# PROBLEM TO WORK ON
State how many lines in the records below contain the string "noves", and give nothing besides that number.

# DATA FOR THIS EXERCISE

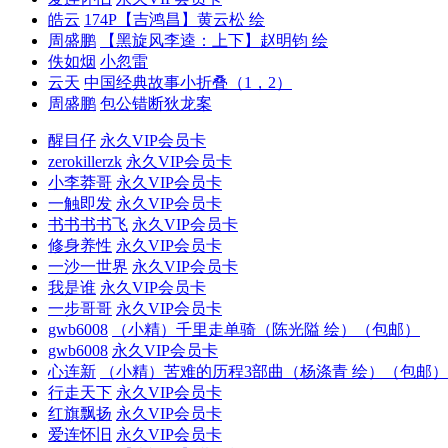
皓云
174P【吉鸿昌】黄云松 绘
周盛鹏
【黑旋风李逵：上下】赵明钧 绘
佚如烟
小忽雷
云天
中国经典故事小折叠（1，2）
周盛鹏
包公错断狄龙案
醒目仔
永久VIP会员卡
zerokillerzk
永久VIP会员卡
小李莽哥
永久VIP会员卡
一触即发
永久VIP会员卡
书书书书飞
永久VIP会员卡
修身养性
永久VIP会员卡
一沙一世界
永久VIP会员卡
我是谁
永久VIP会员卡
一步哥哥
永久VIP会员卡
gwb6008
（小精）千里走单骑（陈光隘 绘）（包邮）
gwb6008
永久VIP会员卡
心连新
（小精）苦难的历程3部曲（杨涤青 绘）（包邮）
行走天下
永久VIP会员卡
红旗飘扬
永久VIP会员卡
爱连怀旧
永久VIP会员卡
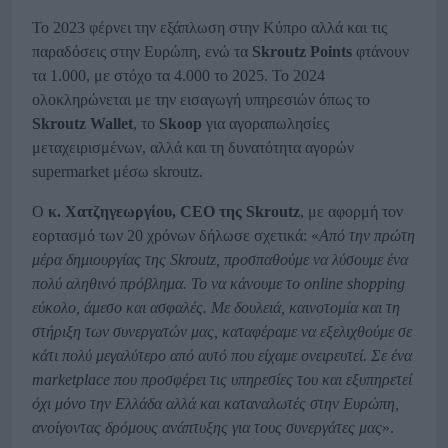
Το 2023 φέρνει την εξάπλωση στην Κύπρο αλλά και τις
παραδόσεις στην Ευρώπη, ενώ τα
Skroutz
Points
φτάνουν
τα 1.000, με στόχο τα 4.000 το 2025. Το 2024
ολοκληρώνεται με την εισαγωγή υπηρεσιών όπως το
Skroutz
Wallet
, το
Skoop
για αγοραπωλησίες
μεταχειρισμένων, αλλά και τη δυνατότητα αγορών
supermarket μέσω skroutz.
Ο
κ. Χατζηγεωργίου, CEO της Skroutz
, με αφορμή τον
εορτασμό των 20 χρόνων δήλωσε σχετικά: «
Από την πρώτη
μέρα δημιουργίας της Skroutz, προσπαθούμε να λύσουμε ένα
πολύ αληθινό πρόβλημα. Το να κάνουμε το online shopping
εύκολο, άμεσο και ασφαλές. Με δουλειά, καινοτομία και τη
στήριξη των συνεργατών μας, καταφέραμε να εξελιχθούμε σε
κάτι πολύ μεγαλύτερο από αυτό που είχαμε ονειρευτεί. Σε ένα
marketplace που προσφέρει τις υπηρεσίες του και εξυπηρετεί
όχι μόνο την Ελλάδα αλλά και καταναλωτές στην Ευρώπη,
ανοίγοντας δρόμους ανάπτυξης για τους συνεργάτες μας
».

...

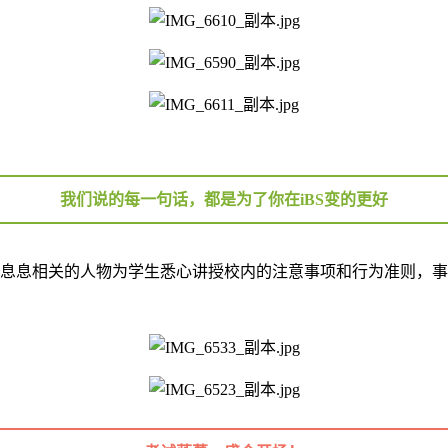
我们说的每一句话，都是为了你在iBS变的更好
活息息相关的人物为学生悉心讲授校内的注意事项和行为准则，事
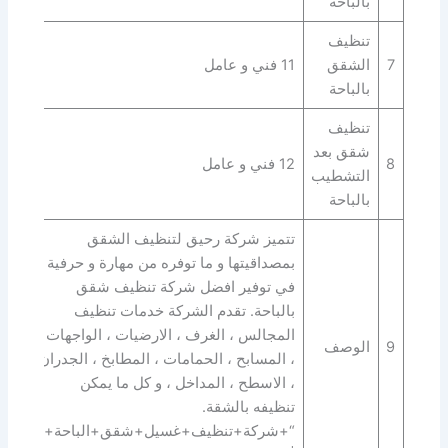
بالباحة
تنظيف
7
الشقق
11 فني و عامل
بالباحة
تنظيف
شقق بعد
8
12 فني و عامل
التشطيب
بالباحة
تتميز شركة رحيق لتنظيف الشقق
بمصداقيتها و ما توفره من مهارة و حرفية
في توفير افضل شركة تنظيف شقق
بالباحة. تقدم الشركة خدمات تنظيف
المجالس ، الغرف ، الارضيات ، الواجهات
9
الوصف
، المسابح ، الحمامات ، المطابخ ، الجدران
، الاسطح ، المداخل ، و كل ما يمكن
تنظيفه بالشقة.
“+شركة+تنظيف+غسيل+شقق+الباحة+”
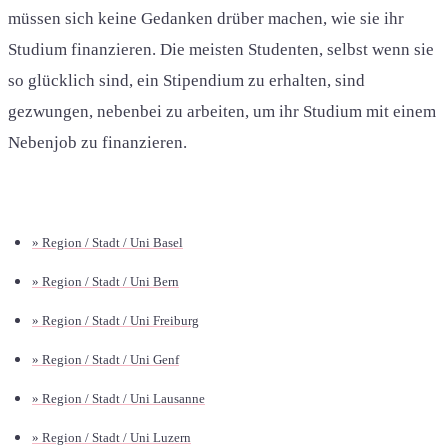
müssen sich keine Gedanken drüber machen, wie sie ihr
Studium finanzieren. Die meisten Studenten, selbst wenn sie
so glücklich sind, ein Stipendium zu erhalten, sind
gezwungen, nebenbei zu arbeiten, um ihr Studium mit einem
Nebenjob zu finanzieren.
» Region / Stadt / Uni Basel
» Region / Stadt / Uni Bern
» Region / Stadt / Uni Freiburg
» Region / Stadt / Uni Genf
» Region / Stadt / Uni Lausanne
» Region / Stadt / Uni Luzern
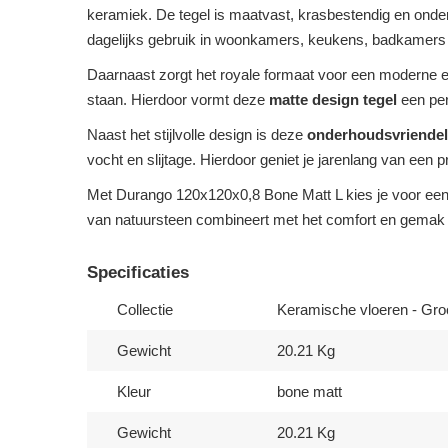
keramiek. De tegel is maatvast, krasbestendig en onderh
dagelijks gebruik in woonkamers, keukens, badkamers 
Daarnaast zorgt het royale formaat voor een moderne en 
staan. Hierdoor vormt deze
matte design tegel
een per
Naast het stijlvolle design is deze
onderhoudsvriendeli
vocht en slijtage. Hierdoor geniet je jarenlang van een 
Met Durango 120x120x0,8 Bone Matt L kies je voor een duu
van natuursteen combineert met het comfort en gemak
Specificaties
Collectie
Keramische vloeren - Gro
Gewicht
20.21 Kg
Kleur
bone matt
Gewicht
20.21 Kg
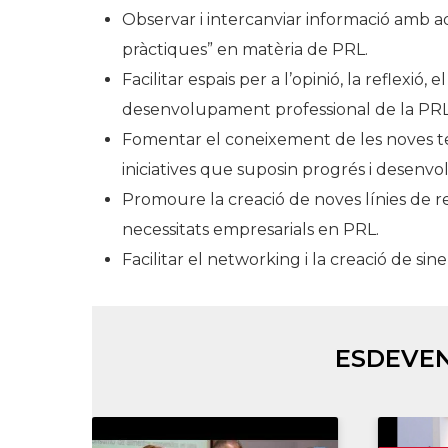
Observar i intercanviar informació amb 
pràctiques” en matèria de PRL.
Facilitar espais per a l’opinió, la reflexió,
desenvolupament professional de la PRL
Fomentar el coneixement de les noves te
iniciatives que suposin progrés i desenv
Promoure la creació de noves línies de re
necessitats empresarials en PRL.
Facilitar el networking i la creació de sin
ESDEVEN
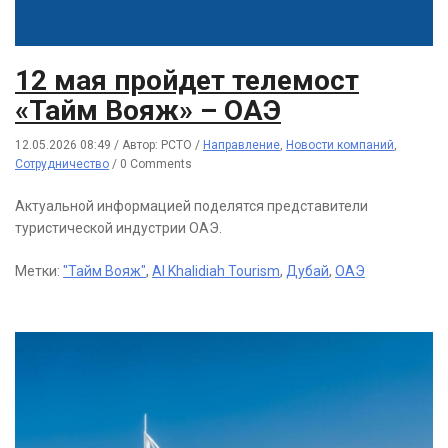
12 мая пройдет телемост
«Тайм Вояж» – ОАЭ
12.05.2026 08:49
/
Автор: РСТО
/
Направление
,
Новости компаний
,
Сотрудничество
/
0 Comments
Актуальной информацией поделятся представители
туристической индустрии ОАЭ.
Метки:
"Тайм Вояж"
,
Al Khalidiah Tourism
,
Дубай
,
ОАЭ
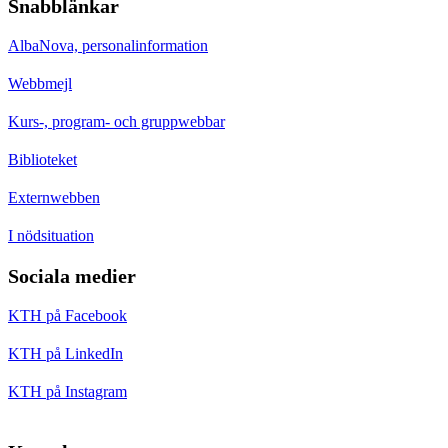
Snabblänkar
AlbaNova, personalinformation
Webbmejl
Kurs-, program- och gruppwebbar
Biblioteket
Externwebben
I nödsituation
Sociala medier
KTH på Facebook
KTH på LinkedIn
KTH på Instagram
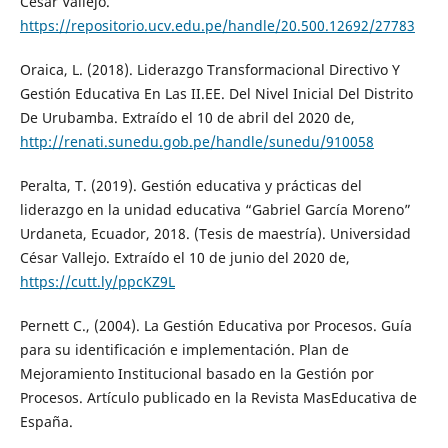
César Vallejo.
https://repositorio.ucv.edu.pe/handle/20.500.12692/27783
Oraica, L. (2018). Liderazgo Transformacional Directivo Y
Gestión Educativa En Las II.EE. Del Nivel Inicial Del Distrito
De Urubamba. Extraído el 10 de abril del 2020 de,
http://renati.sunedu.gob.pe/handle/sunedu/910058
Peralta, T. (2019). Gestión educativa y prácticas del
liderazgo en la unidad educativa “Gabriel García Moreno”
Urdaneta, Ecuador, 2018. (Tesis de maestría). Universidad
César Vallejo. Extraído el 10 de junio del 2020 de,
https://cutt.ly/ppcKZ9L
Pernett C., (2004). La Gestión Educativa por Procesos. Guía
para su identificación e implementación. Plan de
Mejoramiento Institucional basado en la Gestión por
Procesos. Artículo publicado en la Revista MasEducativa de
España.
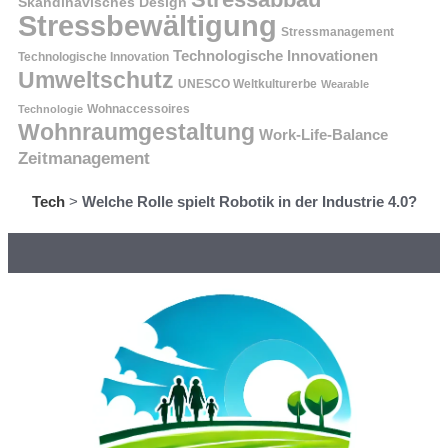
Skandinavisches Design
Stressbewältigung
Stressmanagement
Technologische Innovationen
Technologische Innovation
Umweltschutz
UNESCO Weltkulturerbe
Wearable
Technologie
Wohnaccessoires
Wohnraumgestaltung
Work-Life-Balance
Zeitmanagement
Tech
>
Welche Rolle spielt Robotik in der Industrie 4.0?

# OUTPUT OF THE EXERCISE
2